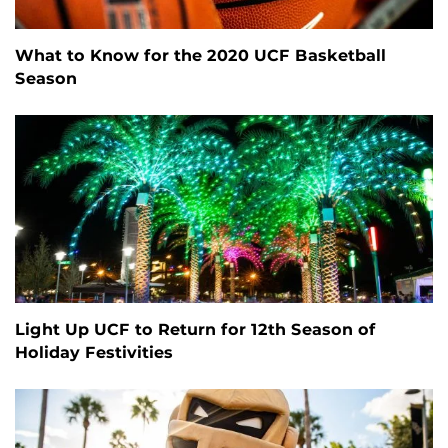
What to Know for the 2020 UCF Basketball
Season
Light Up UCF to Return for 12th Season of
Holiday Festivities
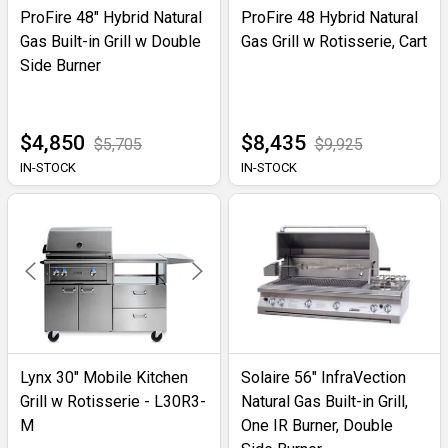
ProFire 48" Hybrid Natural
ProFire 48 Hybrid Natural
Gas Built-in Grill w Double
Gas Grill w Rotisserie, Cart
Side Burner
$4,850
$8,435
$5,705
$9,925
IN-STOCK
IN-STOCK
Lynx 30" Mobile Kitchen
Solaire 56" InfraVection
Grill w Rotisserie - L30R3-
Natural Gas Built-in Grill,
M
One IR Burner, Double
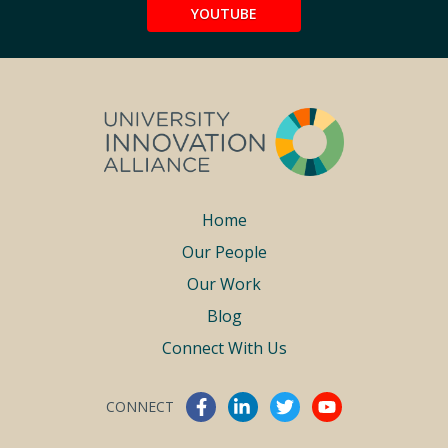
YOUTUBE
Footer
Home
Our People
menu
Our Work
Blog
Connect With Us
CONNECT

Task » The preceding entries should be duplicated word for word; no picture belongs in the copy.

Answer area »
What to Know for the 2020 UCF Basketball
Season
Light Up UCF to Return for 12th Season of
Holiday Festivities
ProFire 48" Hybrid Natural
ProFire 48 Hybrid Natural
Gas Built-in Grill w Double
Gas Grill w Rotisserie, Cart
Side Burner
$4,850
$8,435
$5,705
$9,925
IN-STOCK
IN-STOCK
Lynx 30" Mobile Kitchen
Solaire 56" InfraVection
Grill w Rotisserie - L30R3-
Natural Gas Built-in Grill,
M
One IR Burner, Double
YOUTUBE
Footer
Home
Our People
menu
Our Work
Blog
Connect With Us
CONNECT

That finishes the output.